Гаспар взобрался на палубу. Ему дали поесть, а потом подробно расспросили о Теодюле, после чего он узнал во всех подробностях историю семьи Крамеров.
Никласу было лет шестьдесят. Женился он поздно. Жена умерла, оставив его вдовцом с двумя маленькими сыновьями. Бедняком он не был, но после того, как оба сына сильно пострадали от взрыва, в результате которого оглох юный Резидор, отец задался целью обеспечить им спокойную жизнь на свежем воздухе. Он обучил их музыке, и они играли вместе то здесь, то там на пляжах, кормясь щедротами слушавших их туристов.
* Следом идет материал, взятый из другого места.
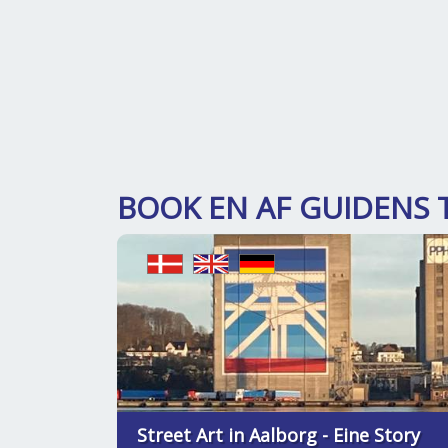
BOOK EN AF GUIDENS 
Street Art in Aalborg - Eine Story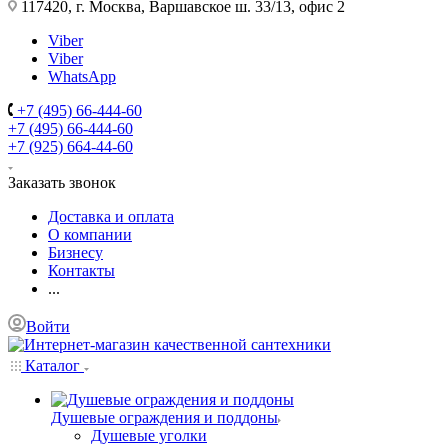
117420, г. Москва, Варшавское ш. 33/13, офис 2
Viber
Viber
WhatsApp
+7 (495) 66-444-60
+7 (495) 66-444-60
+7 (925) 664-44-60
Заказать звонок
Доставка и оплата
О компании
Бизнесу
Контакты
...
Войти
Каталог
Душевые ограждения и поддоны
Душевые уголки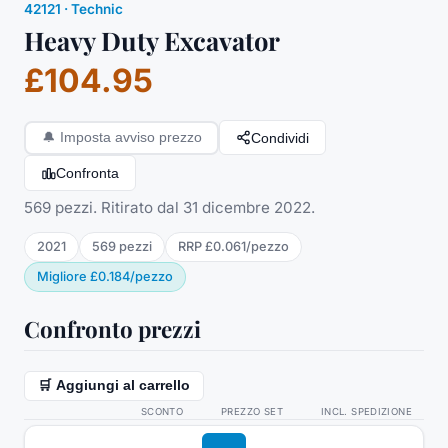
42121
·
Technic
Heavy Duty Excavator
£104.95
Condividi
🔔
Imposta avviso prezzo
Confronta
569 pezzi. Ritirato dal 31 dicembre 2022.
2021
569
pezzi
RRP
£0.061
/
pezzo
Migliore
£0.184
/
pezzo
Confronto prezzi
🛒 Aggiungi al carrello
SCONTO
PREZZO SET
INCL. SPEDIZIONE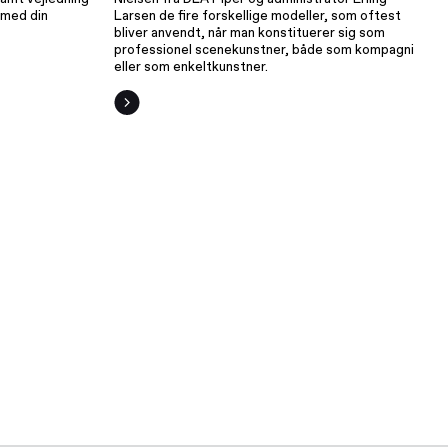
 med din
Larsen de fire forskellige modeller, som oftest
bliver anvendt, når man konstituerer sig som
professionel scenekunstner, både som kompagni
eller som enkeltkunstner.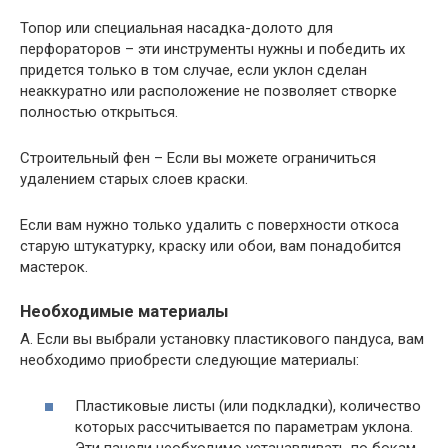
Топор или специальная насадка-долото для
перфораторов – эти инструменты нужны и победить их
придется только в том случае, если уклон сделан
неаккуратно или расположение не позволяет створке
полностью открыться.
Строительный фен – Если вы можете ограничиться
удалением старых слоев краски.
Если вам нужно только удалить с поверхности откоса
старую штукатурку, краску или обои, вам понадобится
мастерок.
Необходимые материалы
А. Если вы выбрали установку пластикового пандуса, вам
необходимо приобрести следующие материалы:
Пластиковые листы (или подкладки), количество
которых рассчитывается по параметрам уклона.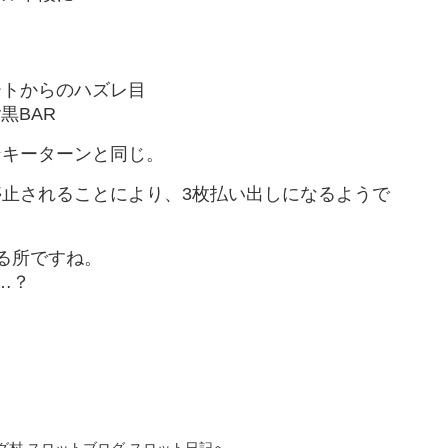
トからのハズレ目
黒BAR
ンキーターンと同じ。
止されることにより、3枚払い出しになるようで
る所ですね。
…？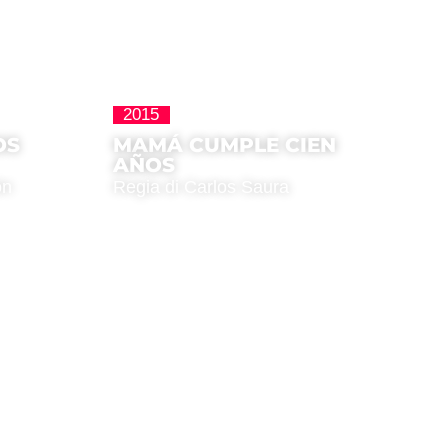
2015
Homenajes
OS
MAMÁ CUMPLE CIEN
AÑOS
ón
Regia di Carlos Saura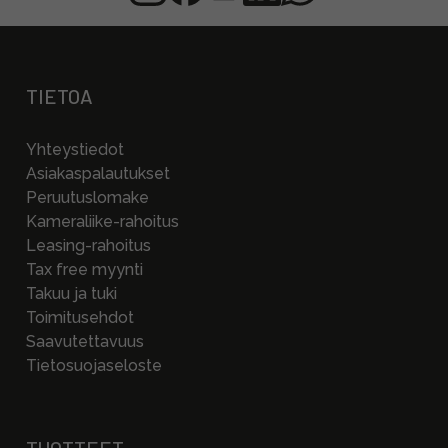
TIETOA
Yhteystiedot
Asiakaspalautukset
Peruutuslomake
Kameraliike-rahoitus
Leasing-rahoitus
Tax free myynti
Takuu ja tuki
Toimitusehdot
Saavutettavuus
Tietosuojaseloste
TUOTTEET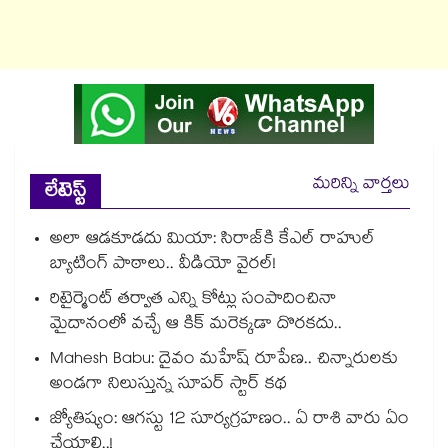
మరిన్ని వార్తలు
లేటెస్ట్
అలా ఆడకూడదు మియా: సిరాజ్‌కి కేఎల్ రాహుల్
బ్యాటింగ్ పాఠాలు.. వీడియో వైరల్!
రిటైర్మెంట్ తర్వాత ఎన్ని కోట్లు సంపాదించినా
మైదానంలో వచ్చే ఆ కిక్ మరెక్కడా దొరకదు..
Mahesh Babu: దైవం మహేష్ రూపేణ.. చిన్నారులకు
అండగా నిలుస్తున్న సూపర్ స్టార్ కథ
జ్యోతిష్యం: ఆగస్టు 12 సూర్యగ్రహణం.. ఏ రాశి వారు ఏం
చేయాలి..!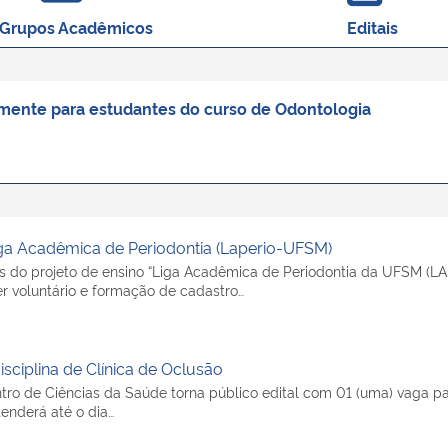
Grupos Acadêmicos
Editais
vamente para estudantes do curso de Odontologia
ga Acadêmica de Periodontia (Laperio-UFSM)
s do projeto de ensino “Liga Acadêmica de Periodontia da UFSM (LAP
r voluntário e formação de cadastro…
sciplina de Clínica de Oclusão
 de Ciências da Saúde torna público edital com 01 (uma) vaga para
tenderá até o dia…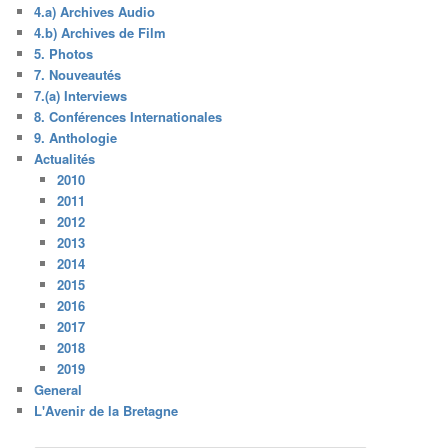
4.a) Archives Audio
4.b) Archives de Film
5. Photos
7. Nouveautés
7.(a) Interviews
8. Conférences Internationales
9. Anthologie
Actualités
2010
2011
2012
2013
2014
2015
2016
2017
2018
2019
General
L'Avenir de la Bretagne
В первый же вечер Гаспару отвели место в тесной каюте, где жили Людовик и Жером, — мальчики были немного помладше его. Он коротко, не вдаваясь в подробности, объяснил своим новым друзьям, что ему пришлось покинуть родную деревню и что он ищет друга, который, кажется, живет в Антверпене. Гаспар втайне надеялся, что Ник-лас видел где-нибудь этого мальчика — и впрямь трудно было не запомнить его белокурые волосы и удивительные глаза — или слышал о нем.
Никлас только пожал плечами: он такого мальчика не знал. Потом Никлас попросил Гаспара не удивляться странностям Людовика и Жерома. Для них, как и для Теодюля, сильнейший взрыв не прошел бесследно, и у обоих с тех пор изменился характер. Людовик стал сварливым и раздражительным, а Жером — боязливым как заяц.
Когда Гаспар отправился спать в каюту вместе с мальчиками, ему сразу же пришлось столкнуться с малоприятными особенностями их нрава. Людовик во что бы то ни стало хотел уложить гостя на своей койке, а Жером рвался уступить свою. Гаспар же уверял обоих, что ему будет лучше на тюфяке, который Никлас принес для него и положил на пол каюты. Тотчас вспыхнула ссора.
— Ты просто боишься спать у иллюминатора, — говорил Людовик Жерому, — потому и хочешь уступить свое место.
Гаспар решил, что лучше уж сразу согласиться лечь на койке Людовика, чтобы положить конец спорам. Но когда этот вопрос был решен, перебранка лишь разгорелась с новой силой. Людовику, казалось, доставляло удовольствие злиться. Он кричал:
— Ты только представь: наш Жером боится какого-то человека с рыжей бородой. Послушать его, этот человек бродит ночью по реке и стучит по бортам нашего корабля.
— Это злой человек, — отвечал Жером, — ты сам отлично про него знаешь.
— Как же, он ходит прямо по воде! — кипятился Людовик.